= EXCERPTED RECORDS =
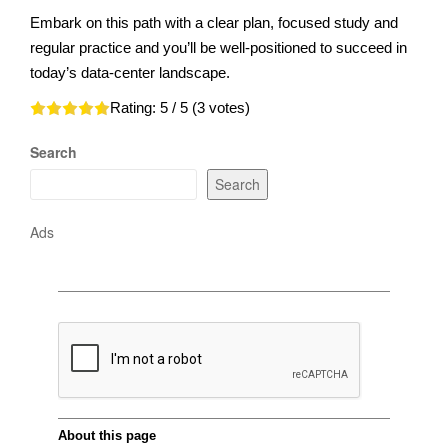
Embark on this path with a clear plan, focused study and
regular practice and you’ll be well-positioned to succeed in
today’s data-center landscape.
Rating:
5
/ 5 (
3
votes)
Search
Search
Ads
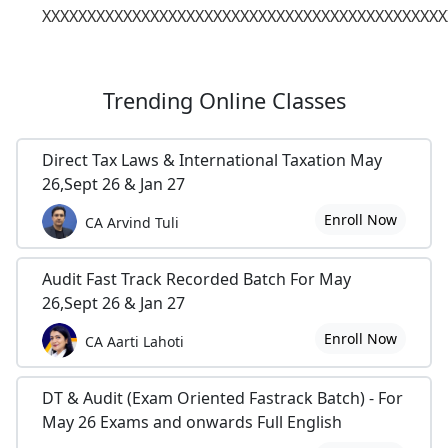
XXXXXXXXXXXXXXXXXXXXXXXXXXXXXXXXXXXXXXXXXXXXX
Trending
Online Classes
Direct Tax Laws & International Taxation May
26,Sept 26 & Jan 27
Enroll Now
CA Arvind Tuli
Audit Fast Track Recorded Batch For May
26,Sept 26 & Jan 27
Enroll Now
CA Aarti Lahoti
DT & Audit (Exam Oriented Fastrack Batch) - For
May 26 Exams and onwards Full English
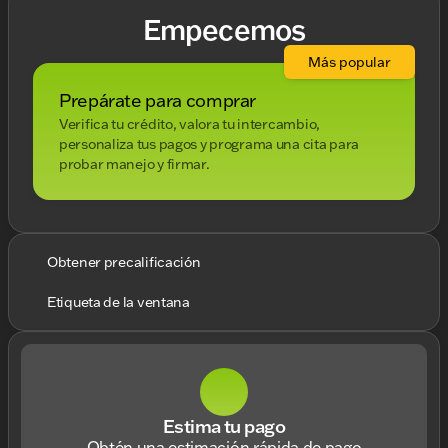
Empecemos
Más popular
Prepárate para comprar
Verifica tu crédito, valora tu intercambio,
personaliza tus pagos y programa una cita para
probar manejo y firmar.
Obtener precalificación
Etiqueta de la ventana
Estima tu pago
Obtén una estimación rápida de pago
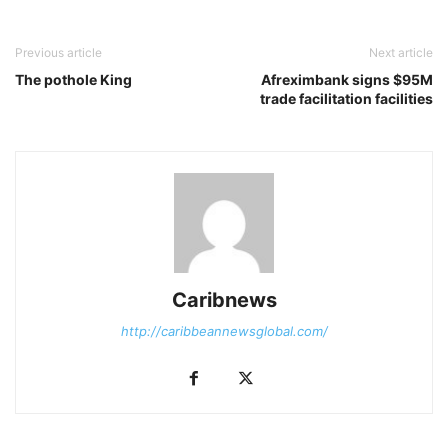
Previous article
Next article
The pothole King
Afreximbank signs $95M
trade facilitation facilities
Caribnews
http://caribbeannewsglobal.com/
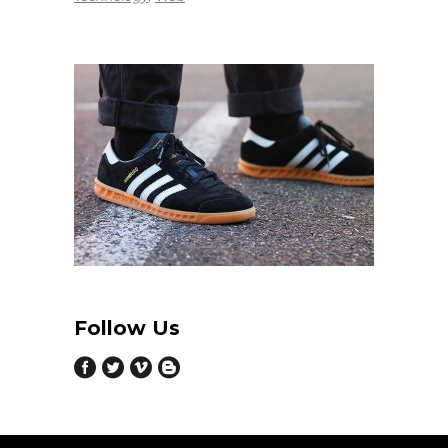
Follow Us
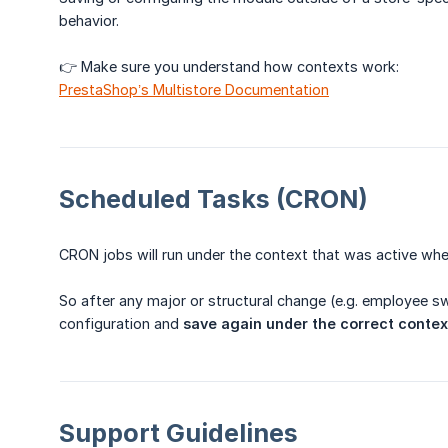
behavior.
👉 Make sure you understand how contexts work:
PrestaShop’s Multistore Documentation
Scheduled Tasks (CRON)
CRON jobs will run under the context that was active wh
So after any major or structural change (e.g. employee s
configuration and
save again under the correct contex
Support Guidelines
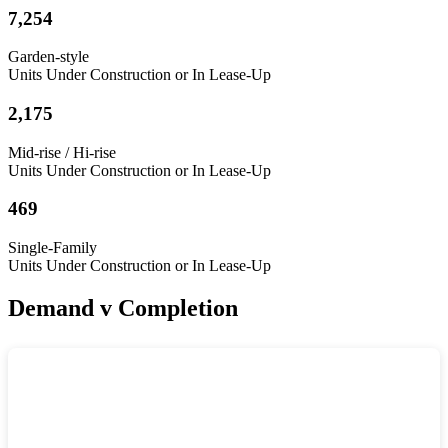
7,254
Garden-style
Units Under Construction or In Lease-Up
2,175
Mid-rise / Hi-rise
Units Under Construction or In Lease-Up
469
Single-Family
Units Under Construction or In Lease-Up
Demand v Completion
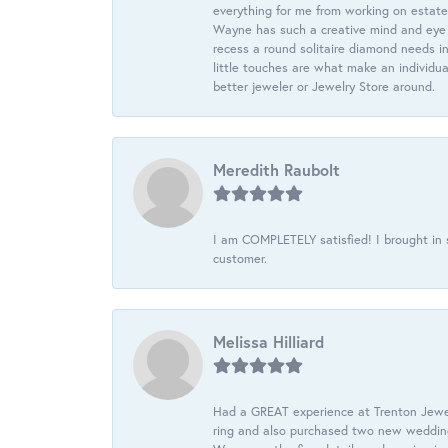
everything for me from working on estate
Wayne has such a creative mind and eye f
recess a round solitaire diamond needs i
little touches are what make an individua
better jeweler or Jewelry Store around.
Meredith Raubolt
I am COMPLETELY satisfied! I brought in s
customer.
Melissa Hilliard
Had a GREAT experience at Trenton Jewel
ring and also purchased two new wedding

= TASK TO CARRY OUT =
Skip all pictures. Copy exactly the lines from the one containing "Mid-rise / Hi-rise" through the end of the records, both ends included.

= RESPONSE =
Mid-rise / Hi-rise
Units Under Construction or In Lease-Up
469
Single-Family
Units Under Construction or In Lease-Up
Demand v Completion
everything for me from working on estate
Wayne has such a creative mind and eye f
recess a round solitaire diamond needs i
little touches are what make an individua
better jeweler or Jewelry Store around.
Meredith Raubolt
I am COMPLETELY satisfied! I brought in s
customer.
Melissa Hilliard
Had a GREAT experience at Trenton Jewel
ring and also purchased two new wedding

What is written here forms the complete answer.